Quinta-feira, 3 de setembro de 1970

Irmão
Tempos difíceis. E perigosos. Tempos de AI-5. Lara não sabia o que a sigla significava, mais a temia pelo que não se falava sobre ela. O silêncio das pessoas dizia tudo o que precisava ser dito. O AI-5 era uma forma que o governo militar havia encontrado para perseguir as pessoas consideradas inimigas do país. E nesta lista negra entrava qualquer um: professores, sindicalistas, estudantes, escritores, cantores, enfim, todo mundo que não concordasse com as decisões do governo militar.

Lara foi a pé para a escola, como sempre fazia. Desta vez, no entanto, o medo a acompanhava como uma sombra invisível. Havia uma sensação gelada, que ganhava força com a ameaça trazida pelo desconhecido, pelo que podia acontecer. Não temia por ela e sim por Luke, o irmão seis anos mais velhos. Não sabia se ele estava na lista de perseguição iniciada pelo AI-5.

Era um dia bonito. Lara saiu da Rua Pedro Américo e virou à direita para pegar a Avenida Ana Costa e passar em frente à estação de trem Sorocabana. Naquele momento, nenhum trem de passageiros ou de carga atravessava a venida, para a alegria dos motoristas mais apressados. Quando o trem passavam, todo o trânsito naquela área ficava parado. Lara gostava do som estridente e barulhento do sinalizador que soava antes de a cancela baixar e interditar a avenida, para que os vagões pudessem seguir em paz pelos trilhos. Santos era mesmo uma cidade deliciosa para se viver.

Naquela manhã, a garota não prestou atenção em nada, nem no bonde 42 que parava para pegar passageiros no ponto logo adiante. Em breve, Santos perderia todos os seus bondes para dar lugar aos ônibus que já circulavam em números cada vez maior. Sinal dos novos tempos, acreditavam alguns. é a modernidade, reforçavam outros. Lara, com seus 14 anos, gostava de bondes, mas não podia deixar de admirar as novidades em um mundo que parecia mais e mais veloz.
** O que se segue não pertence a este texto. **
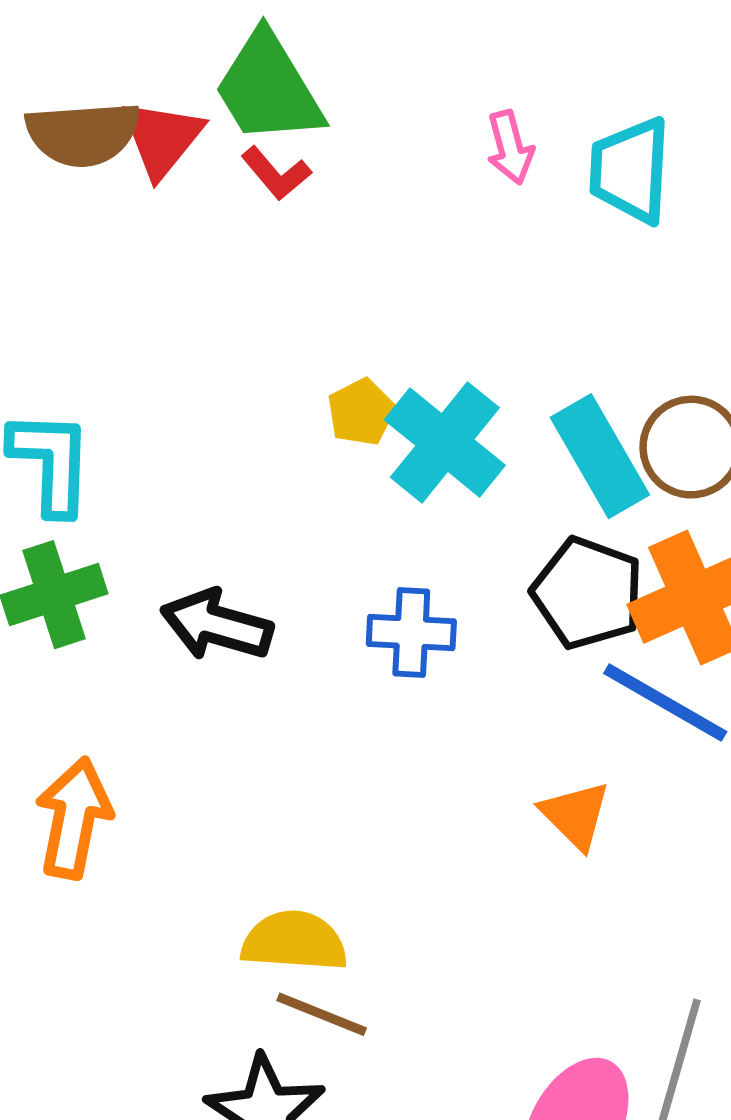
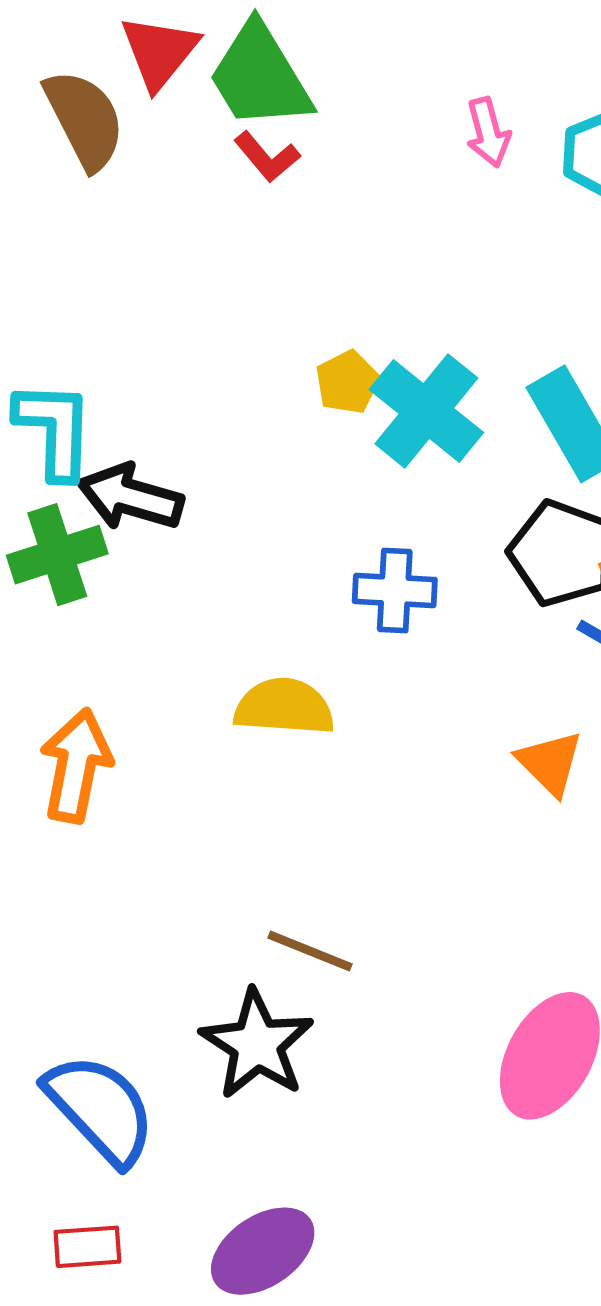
brown semicircle: (83, 134) -> (85, 119), turned -113
red triangle: (162, 138) -> (159, 52), moved
black arrow: (217, 625) -> (131, 497), moved
yellow semicircle: (294, 941) -> (284, 707), moved

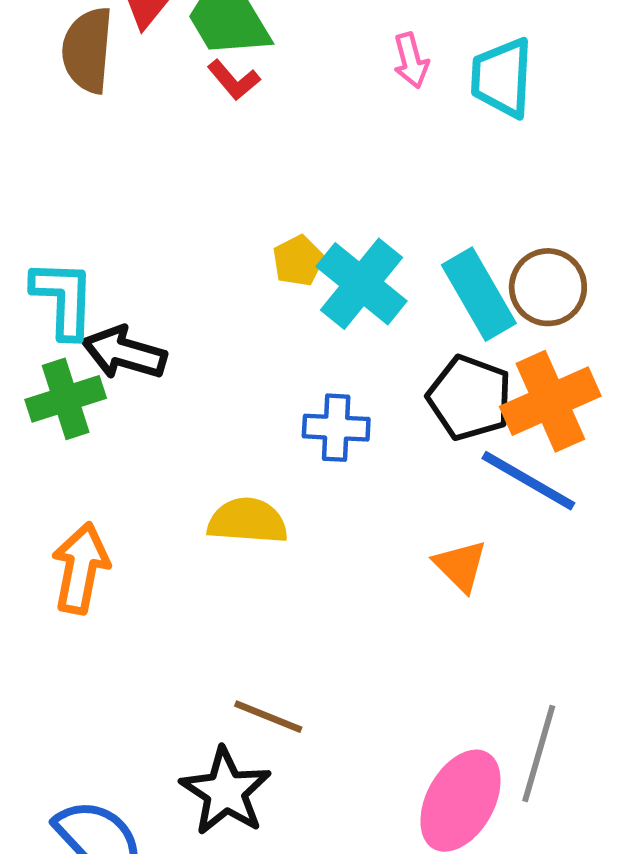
brown semicircle: (85, 119) -> (87, 50), turned -148

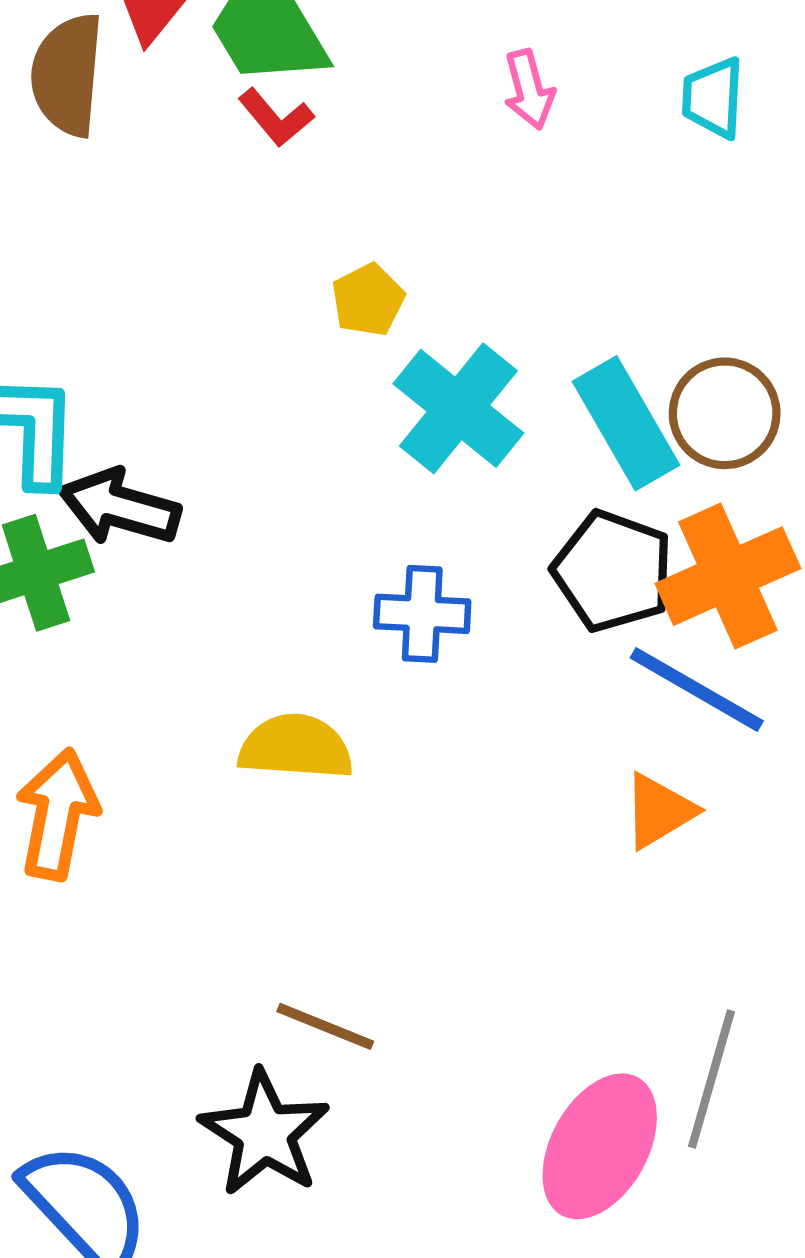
cyan trapezoid: (502, 78) -> (713, 98), moved, size x0.7
yellow pentagon: (298, 261) -> (368, 300), moved
orange triangle: (460, 566) -> (659, 811), moved, turned 44

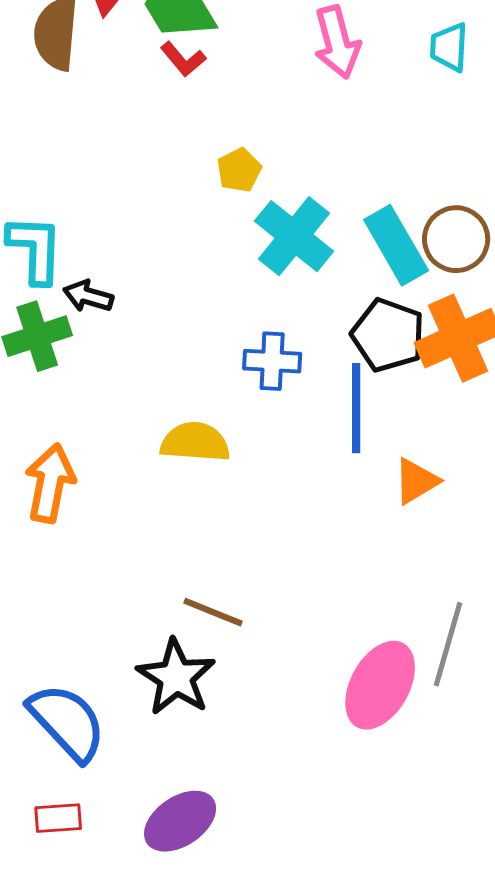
pink arrow: (529, 90) -> (337, 42), size x1.5
black arrow: (120, 507) -> (88, 296), size x0.7
blue line: (697, 689) -> (356, 408), moved, turned 60

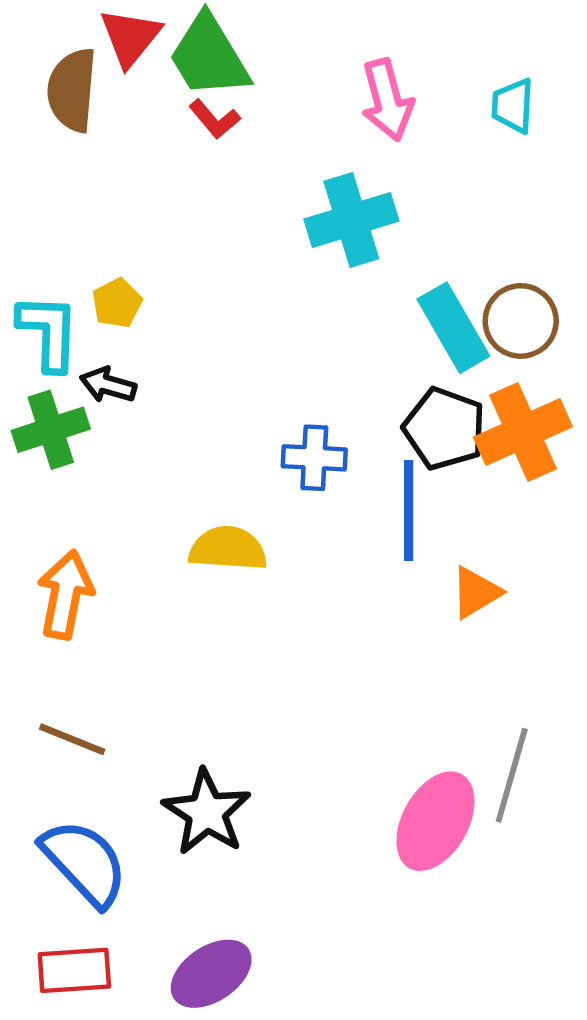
yellow pentagon: (239, 170) -> (117, 303), moved
cyan cross: (294, 236) -> (351, 220), moved, turned 34
brown line: (213, 612) -> (72, 739), moved
red rectangle: (58, 818) -> (74, 970), size x1.4

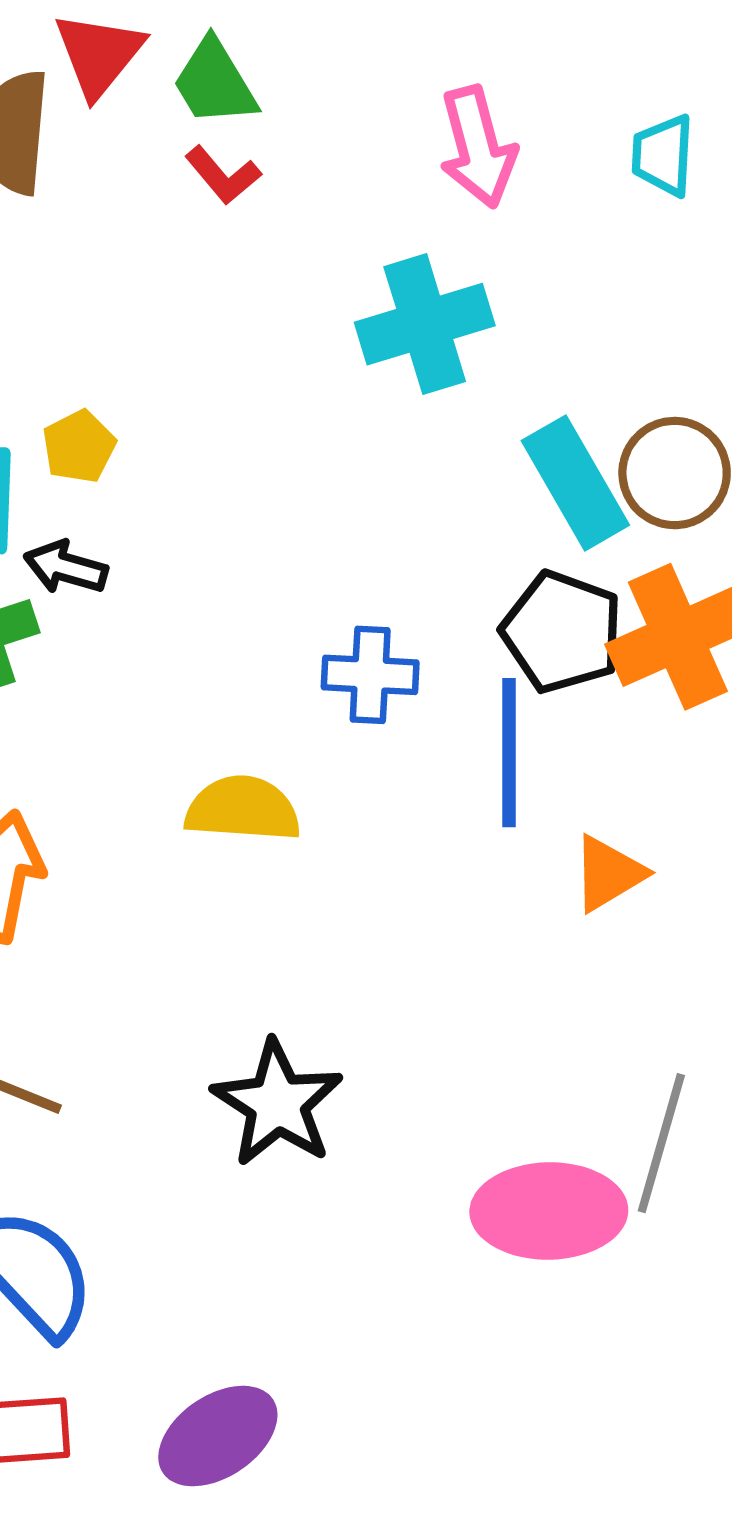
green trapezoid: (209, 56) -> (215, 82), size x0.7
black star: (207, 812) -> (277, 1103), moved
pink ellipse: (435, 821) -> (549, 1211), turned 60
No ano anterior, um americano, Neil Armstrong, havia pisado na Lua pela primeira vez. A avó de Lara não cansava de repetir que as imagens que a TV tinha exibido para mostrar o astronauta caminhando sobre a superficial lunar não passava de mentira. "Tudo truque!", retrucava ela, com raiva dos Estados Unidos. Não era esse o país que havia incentivado o golpe militar no Brasil? Como Luke explicaria uma vez, em voz baixa e apenas à irmã Lara e à avó, os agentes da CIA tinham ensinado métodos de tortura aos policiais e militares brasileiros, os mesmos métodos hoje aplicados sem piedade aos prisioneiros do regime.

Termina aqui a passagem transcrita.